Pourquoi être allé voir ça, me suis-je demandé après coup, alors que le coefficient de mon envie était au départ proche de zéro. Petit a, je me suis aperçu que le réalisateur était celui du Chant du loup, 2019, film de sous-marin — genre inratable, selon certains théoriciens —, sympathique, et en tout état de cause atypique dans le train-train des sorties commerciales françaises. Petit b, j’ai lu d’éminents contacts en dire du bien, avec l’argument que la durée ressentie était inversement proportionnelle à la durée réelle — 2h40 qui passent en un clin d’œil. Petit c, il fait chaud, les cinoches sont climatisés, banco.

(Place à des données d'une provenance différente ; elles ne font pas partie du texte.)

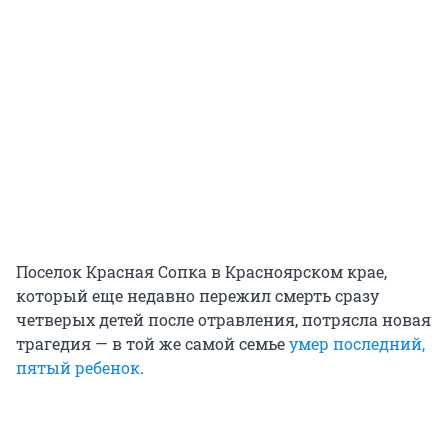
Поселок Красная Сопка в Красноярском крае,
который еще недавно пережил смерть сразу
четверых детей после отравления, потрясла новая
трагедия — в той же самой семье
умер последний,
пятый ребенок
.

Vous l’avez peut-être déjà compris, contrairement à la Pologne dont on entend la voix d’un ressortissant au début du film, je n’ai pas été conquis. J’aurais dû me méfier, car les éminents contacts débinaient par ailleurs mon chouchou Dupieux, en tant que contre-exemple à cette histoire de durée ressentie. Il est cependant vrai qu’on ne s’ennuie pas trop, car le film va aussi vite qu’il peut pour balancer aux spectateurs le plus d’informations possible, de façon la plus claire possible, sur la période concernée. 1939-42, de l’invasion de la Pologne donc, à l’assassinat de l’amiral Darlan, le quidam lambda aux connaissances historiques proches de zéro que je suis a appris des choses, et eu envie d’aller sur Wikipédia après la séance pour étudier les biographies des personnages principaux — ou celles de Félix Eboué et Susan Travers, présents à l’écran sans être nommés.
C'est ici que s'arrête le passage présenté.